Descoberta inédita na Amazônia: queda de árvore dá pistas sobre uma antiga civilização
A arqueóloga Geórgea Holanda trabalha em uma das urnas funerárias recuperadas na Amazônia brasileira. Holanda e seus colegas dizem que as urnas encontradas são diferentes e não correspondem às tradições de cerâmica conhecidas anteriormente na área.
Quando uma árvore enorme tombou nas várzeas de Fonte Boa, uma região da Amazônia brasileira, os pescadores locais notaram algo estranho: as raízes haviam erguido dois vasos de cerâmica gigantes acima do solo. Ninguém sabia o que eram ou quem os havia enterrado.
Em junho de 2025, o governo brasileiro anunciou que os arqueólogos haviam identificado os vasos como urnas funerárias – possivelmente milenares – de grupos indígenas que habitavam a região antes da chegada dos portugueses ao Brasil, há cerca de mais de 500 anos.

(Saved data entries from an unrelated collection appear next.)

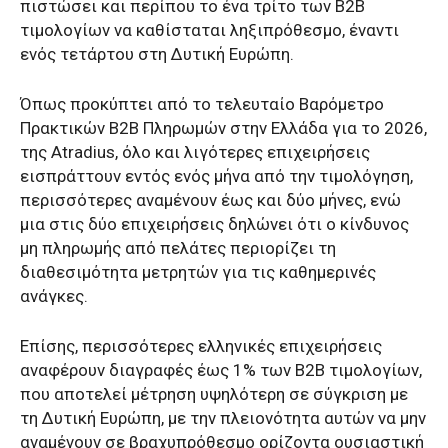
πιστώσει και περίπου το ένα τρίτο των B2B
τιμολογίων να καθίσταται ληξιπρόθεσμο, έναντι
ενός τετάρτου στη Δυτική Ευρώπη.
Όπως προκύπτει από το τελευταίο Βαρόμετρο
Πρακτικών Β2Β Πληρωμών στην Ελλάδα για το 2026,
της Atradius, όλο και λιγότερες επιχειρήσεις
εισπράττουν εντός ενός μήνα από την τιμολόγηση,
περισσότερες αναμένουν έως και δύο μήνες, ενώ
μια στις δύο επιχειρήσεις δηλώνει ότι ο κίνδυνος
μη πληρωμής από πελάτες περιορίζει τη
διαθεσιμότητα μετρητών για τις καθημερινές
ανάγκες.
Επίσης, περισσότερες ελληνικές επιχειρήσεις
αναφέρουν διαγραφές έως 1% των B2B τιμολογίων,
που αποτελεί μέτρηση υψηλότερη σε σύγκριση με
τη Δυτική Ευρώπη, με την πλειονότητα αυτών να μην
αναμένουν σε βραχυπρόθεσμο ορίζοντα ουσιαστική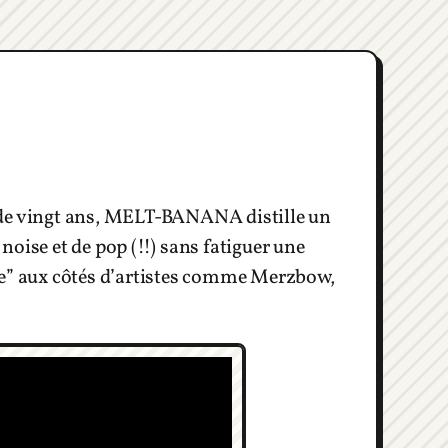
 de vingt ans, MELT-BANANA distille un
oise et de pop (!!) sans fatiguer une
se” aux côtés d’artistes comme Merzbow,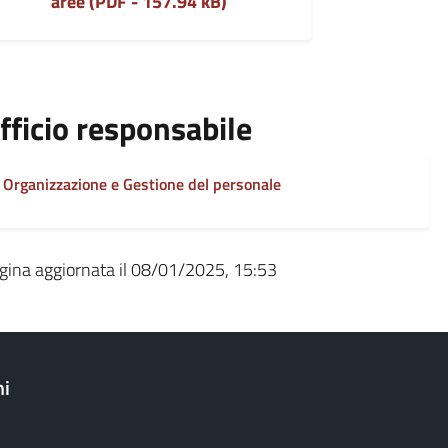
aree (PDF - 157.94 kB)
fficio responsabile
Organizzazione e Gestione del personale
gina aggiornata il 08/01/2025, 15:53
ni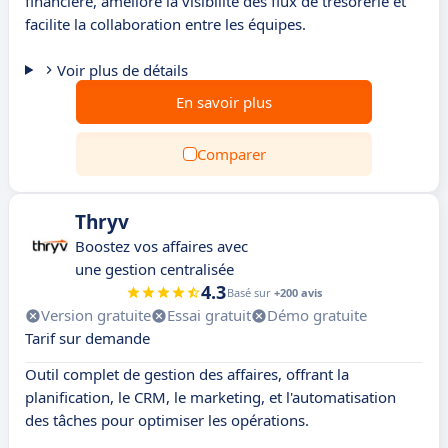
financière, améliore la visibilité des flux de trésorerie et
facilite la collaboration entre les équipes.
Voir plus de détails
En savoir plus
Comparer
Thryv
Boostez vos affaires avec
une gestion centralisée
4.3
Basé sur
+200 avis
Version gratuite
Essai gratuit
Démo gratuite
Tarif sur demande
Outil complet de gestion des affaires, offrant la
planification, le CRM, le marketing, et l'automatisation
des tâches pour optimiser les opérations.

As escavações revelaram sete urnas, algumas fragmentadas, emaranhadas entre as raízes da grande árvore, contendo ossos humanos. A maior delas tinha quase 1 metro de diâmetro e pesava quase 350 Kg, diz Márcio Amaral, arqueólogo do Instituto Mamirauá em Tefé, no estado brasileiro do Amazonas, que ajudou a liderar as escavações.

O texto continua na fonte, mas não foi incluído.